▶ DIRECTIONS FOR THIS TASK
Down to the last line, repeat the data below exactly.

▶ SUPPLIED INFORMATION
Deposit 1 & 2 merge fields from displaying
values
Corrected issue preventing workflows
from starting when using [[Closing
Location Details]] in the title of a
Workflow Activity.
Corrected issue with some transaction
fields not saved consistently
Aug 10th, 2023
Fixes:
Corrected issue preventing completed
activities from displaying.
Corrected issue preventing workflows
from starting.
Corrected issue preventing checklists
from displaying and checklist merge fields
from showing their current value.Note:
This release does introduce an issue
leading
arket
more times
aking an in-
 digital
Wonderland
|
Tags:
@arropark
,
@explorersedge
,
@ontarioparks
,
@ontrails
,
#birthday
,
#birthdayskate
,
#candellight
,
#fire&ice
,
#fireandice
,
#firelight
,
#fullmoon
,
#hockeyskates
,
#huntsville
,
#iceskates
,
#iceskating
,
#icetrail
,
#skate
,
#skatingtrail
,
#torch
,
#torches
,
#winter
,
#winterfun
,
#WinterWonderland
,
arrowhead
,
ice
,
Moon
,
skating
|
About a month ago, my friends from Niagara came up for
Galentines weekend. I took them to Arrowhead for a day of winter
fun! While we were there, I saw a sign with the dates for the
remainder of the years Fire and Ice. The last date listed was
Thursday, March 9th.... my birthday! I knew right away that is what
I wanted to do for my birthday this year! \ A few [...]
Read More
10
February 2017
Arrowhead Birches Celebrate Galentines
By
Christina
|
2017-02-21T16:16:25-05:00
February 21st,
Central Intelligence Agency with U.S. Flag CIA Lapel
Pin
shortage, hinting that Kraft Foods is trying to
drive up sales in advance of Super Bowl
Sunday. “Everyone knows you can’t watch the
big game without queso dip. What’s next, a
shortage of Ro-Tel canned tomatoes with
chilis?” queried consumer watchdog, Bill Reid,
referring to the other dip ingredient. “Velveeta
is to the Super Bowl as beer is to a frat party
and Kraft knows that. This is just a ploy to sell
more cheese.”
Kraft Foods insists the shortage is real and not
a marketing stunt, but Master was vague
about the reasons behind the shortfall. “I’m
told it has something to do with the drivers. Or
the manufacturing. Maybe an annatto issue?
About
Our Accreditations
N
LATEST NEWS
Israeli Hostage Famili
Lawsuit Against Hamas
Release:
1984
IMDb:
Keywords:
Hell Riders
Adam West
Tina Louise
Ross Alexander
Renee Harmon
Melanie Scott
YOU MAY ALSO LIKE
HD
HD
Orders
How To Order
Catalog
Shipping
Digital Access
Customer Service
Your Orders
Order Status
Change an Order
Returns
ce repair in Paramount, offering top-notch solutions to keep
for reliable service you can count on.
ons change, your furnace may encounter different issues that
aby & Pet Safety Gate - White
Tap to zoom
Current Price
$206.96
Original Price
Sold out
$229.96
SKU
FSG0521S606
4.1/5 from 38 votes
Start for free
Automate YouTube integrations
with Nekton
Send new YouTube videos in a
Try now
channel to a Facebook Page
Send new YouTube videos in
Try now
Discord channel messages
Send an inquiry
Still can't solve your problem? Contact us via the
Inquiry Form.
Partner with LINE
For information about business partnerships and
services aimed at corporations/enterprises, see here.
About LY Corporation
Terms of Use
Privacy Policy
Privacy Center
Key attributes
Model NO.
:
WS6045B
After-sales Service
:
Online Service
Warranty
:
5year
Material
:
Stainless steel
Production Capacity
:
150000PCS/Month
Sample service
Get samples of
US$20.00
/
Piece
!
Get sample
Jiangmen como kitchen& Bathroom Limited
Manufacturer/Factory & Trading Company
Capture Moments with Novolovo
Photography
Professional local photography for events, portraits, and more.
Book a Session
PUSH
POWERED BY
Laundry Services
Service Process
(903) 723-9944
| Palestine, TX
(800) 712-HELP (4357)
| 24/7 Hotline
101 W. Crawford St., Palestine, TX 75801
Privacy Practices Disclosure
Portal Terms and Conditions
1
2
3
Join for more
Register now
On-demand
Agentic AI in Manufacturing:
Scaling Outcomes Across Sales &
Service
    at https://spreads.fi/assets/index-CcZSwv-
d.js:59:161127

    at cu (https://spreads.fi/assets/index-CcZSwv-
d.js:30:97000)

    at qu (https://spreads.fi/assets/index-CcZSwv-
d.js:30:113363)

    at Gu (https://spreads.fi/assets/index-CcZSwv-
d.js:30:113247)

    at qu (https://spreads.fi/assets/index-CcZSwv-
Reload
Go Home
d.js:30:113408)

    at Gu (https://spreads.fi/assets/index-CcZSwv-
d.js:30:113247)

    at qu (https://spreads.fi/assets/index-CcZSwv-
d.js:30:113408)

▶ RESULT FOR THIS EXERCISE
Deposit 1 & 2 merge fields from displaying
values
Corrected issue preventing workflows
from starting when using [[Closing
Location Details]] in the title of a
Workflow Activity.
Corrected issue with some transaction
fields not saved consistently
Aug 10th, 2023
Fixes:
Corrected issue preventing completed
activities from displaying.
Corrected issue preventing workflows
from starting.
Corrected issue preventing checklists
from displaying and checklist merge fields
from showing their current value.Note:
This release does introduce an issue
leading
arket
more times
aking an in-
 digital
Wonderland
|
Tags:
@arropark
,
@explorersedge
,
@ontarioparks
,
@ontrails
,
#birthday
,
#birthdayskate
,
#candellight
,
#fire&ice
,
#fireandice
,
#firelight
,
#fullmoon
,
#hockeyskates
,
#huntsville
,
#iceskates
,
#iceskating
,
#icetrail
,
#skate
,
#skatingtrail
,
#torch
,
#torches
,
#winter
,
#winterfun
,
#WinterWonderland
,
arrowhead
,
ice
,
Moon
,
skating
|
About a month ago, my friends from Niagara came up for
Galentines weekend. I took them to Arrowhead for a day of winter
fun! While we were there, I saw a sign with the dates for the
remainder of the years Fire and Ice. The last date listed was
Thursday, March 9th.... my birthday! I knew right away that is what
I wanted to do for my birthday this year! \ A few [...]
Read More
10
February 2017
Arrowhead Birches Celebrate Galentines
By
Christina
|
2017-02-21T16:16:25-05:00
February 21st,
Central Intelligence Agency with U.S. Flag CIA Lapel
Pin
shortage, hinting that Kraft Foods is trying to
drive up sales in advance of Super Bowl
Sunday. “Everyone knows you can’t watch the
big game without queso dip. What’s next, a
shortage of Ro-Tel canned tomatoes with
chilis?” queried consumer watchdog, Bill Reid,
referring to the other dip ingredient. “Velveeta
is to the Super Bowl as beer is to a frat party
and Kraft knows that. This is just a ploy to sell
more cheese.”
Kraft Foods insists the shortage is real and not
a marketing stunt, but Master was vague
about the reasons behind the shortfall. “I’m
told it has something to do with the drivers. Or
the manufacturing. Maybe an annatto issue?
About
Our Accreditations
N
LATEST NEWS
Israeli Hostage Famili
Lawsuit Against Hamas
Release:
1984
IMDb:
Keywords:
Hell Riders
Adam West
Tina Louise
Ross Alexander
Renee Harmon
Melanie Scott
YOU MAY ALSO LIKE
HD
HD
Orders
How To Order
Catalog
Shipping
Digital Access
Customer Service
Your Orders
Order Status
Change an Order
Returns
ce repair in Paramount, offering top-notch solutions to keep
for reliable service you can count on.
ons change, your furnace may encounter different issues that
aby & Pet Safety Gate - White
Tap to zoom
Current Price
$206.96
Original Price
Sold out
$229.96
SKU
FSG0521S606
4.1/5 from 38 votes
Start for free
Automate YouTube integrations
with Nekton
Send new YouTube videos in a
Try now
channel to a Facebook Page
Send new YouTube videos in
Try now
Discord channel messages
Send an inquiry
Still can't solve your problem? Contact us via the
Inquiry Form.
Partner with LINE
For information about business partnerships and
services aimed at corporations/enterprises, see here.
About LY Corporation
Terms of Use
Privacy Policy
Privacy Center
Key attributes
Model NO.
:
WS6045B
After-sales Service
:
Online Service
Warranty
:
5year
Material
:
Stainless steel
Production Capacity
:
150000PCS/Month
Sample service
Get samples of
US$20.00
/
Piece
!
Get sample
Jiangmen como kitchen& Bathroom Limited
Manufacturer/Factory & Trading Company
Capture Moments with Novolovo
Photography
Professional local photography for events, portraits, and more.
Book a Session
PUSH
POWERED BY
Laundry Services
Service Process
(903) 723-9944
| Palestine, TX
(800) 712-HELP (4357)
| 24/7 Hotline
101 W. Crawford St., Palestine, TX 75801
Privacy Practices Disclosure
Portal Terms and Conditions
1
2
3
Join for more
Register now
On-demand
Agentic AI in Manufacturing:
Scaling Outcomes Across Sales &
Service
    at https://spreads.fi/assets/index-CcZSwv-
d.js:59:161127

    at cu (https://spreads.fi/assets/index-CcZSwv-
d.js:30:97000)

    at qu (https://spreads.fi/assets/index-CcZSwv-
d.js:30:113363)

    at Gu (https://spreads.fi/assets/index-CcZSwv-
d.js:30:113247)

    at qu (https://spreads.fi/assets/index-CcZSwv-
Reload
Go Home
d.js:30:113408)

    at Gu (https://spreads.fi/assets/index-CcZSwv-
d.js:30:113247)

    at qu (https://spreads.fi/assets/index-CcZSwv-
d.js:30:113408)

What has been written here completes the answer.